Three prospective open-label trials with short-term follow up have demonstrated the efficacy of ONS for ON. Oh et al recruited 10 patients with ON to undergo ONS. At 1 month, all patients reported greater than 75% reduction in pain.[22] When these patients were followed at 6 months, all patients reported greater than 50% reduction in pain, but the effectiveness of ONS appeared to have decreased over time. Two subsequent small trials with less than 10 patients supported these excellent outcomes. Six patients reported significant decreases in the visual analog scale and pain disability scores at 3-month follow up.[23] In a contemporary study, 4 patients had greater than 50% reduction in pain at follow up of 4–16 months.[44]

Retrospective Case Series

In retrospective case series with long-term follow up, the results for ONS and ON are less impressive. Rates of response to ONS range from 71% at 47-month follow up,[45] to 60% at 102-month follow up.[26,46,47] Complication rates remain high. Of the 18 patients implanted with ONS for ON reported in the literature who have detailed follow up, 5 patients (27%) have had their ONS explanted because of infection, loss of stimulation, or unrelated resolution of pain.[45,46]

Other Headache Types

Amin et al retrospectively reviewed PNS for supraorbital neuralgia in 10 patients. They found that headache scores were significantly reduced at 30-week follow up, and patients reported a 60% decrease in the number of days with greater than 50% pain relief. These patients had a high rate of lead migration and infection, likely because of thinner subcutaneous tissues in the supraorbital region.[48]
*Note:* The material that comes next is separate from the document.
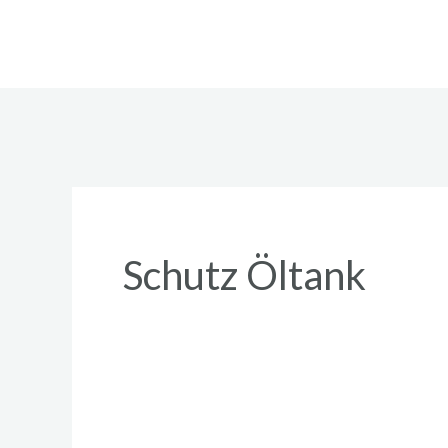
Zum
Inhalt
springen
Schutz Öltank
ONS has been also used to treat patients with medically refractory Chiari malformation type 1 headache, with 85% response rate at mean follow up of 23 months.[49]

The evidence to date for ONS in treatment of ON is summarized in Table 3. There is currently level IV evidence for ONS treatment of ON based on retrospective case series. In general, there is a lack of long-term follow up for these patients; response rates have ranged from 40% to 85%. ON appears to be the headache disorder that is most responsive to ONS. Complication rates can reach 30%.